*** Begin section ***
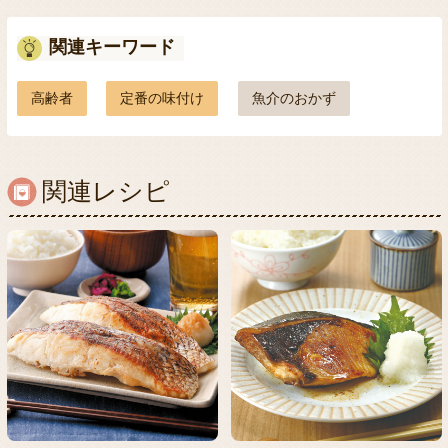
関連キーワード
高齢者
定番の味付け
魚介のおかず
関連レシピ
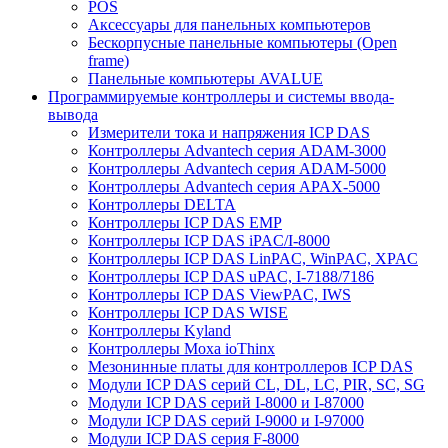
POS
Аксессуары для панельных компьютеров
Бескорпусные панельные компьютеры (Open
frame)
Панельные компьютеры AVALUE
Программируемые контроллеры и системы ввода-
вывода
Измерители тока и напряжения ICP DAS
Контроллеры Advantech серия ADAM-3000
Контроллеры Advantech серия ADAM-5000
Контроллеры Advantech серия APAX-5000
Контроллеры DELTA
Контроллеры ICP DAS EMP
Контроллеры ICP DAS iPAC/I-8000
Контроллеры ICP DAS LinPAC, WinPAC, XPAC
Контроллеры ICP DAS uPAC, I-7188/7186
Контроллеры ICP DAS ViewPAC, IWS
Контроллеры ICP DAS WISE
Контроллеры Kyland
Контроллеры Moxa ioThinx
Мезонинные платы для контроллеров ICP DAS
Модули ICP DAS серий CL, DL, LC, PIR, SC, SG
Модули ICP DAS серий I-8000 и I-87000
Модули ICP DAS серий I-9000 и I-97000
Модули ICP DAS серия F-8000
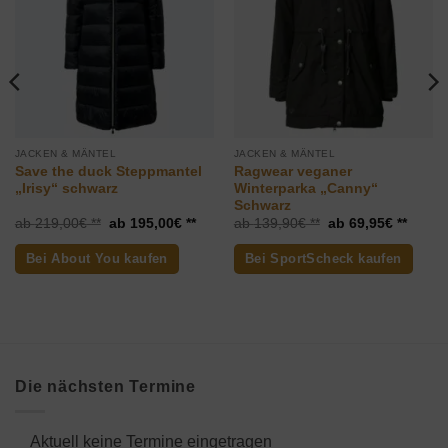
hinzufügen
hinzufügen
JACKEN & MÄNTEL
JACKEN & MÄNTEL
Save the duck Steppmantel
Ragwear veganer
„Irisy“ schwarz
Winterparka „Canny“
Schwarz
ueller
Ursprünglicher
Aktueller
Ursprünglicher
Aktuel
219,00
€
195,00
€
139,90
€
69,95
€
is
Preis
Preis
Preis
Preis
war:
ist:
war:
ist:
Bei About You kaufen
Bei SportScheck kaufen
,95€.
219,00€
195,00€.
139,90€
69,95€
Die nächsten Termine
Aktuell keine Termine eingetragen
*** End section ***
#### WHAT IS NEEDED
Scan the records above for the string "Termine", then select every line that holds it.

#### RESULT OF THIS EXERCISE
Die nächsten Termine
Aktuell keine Termine eingetragen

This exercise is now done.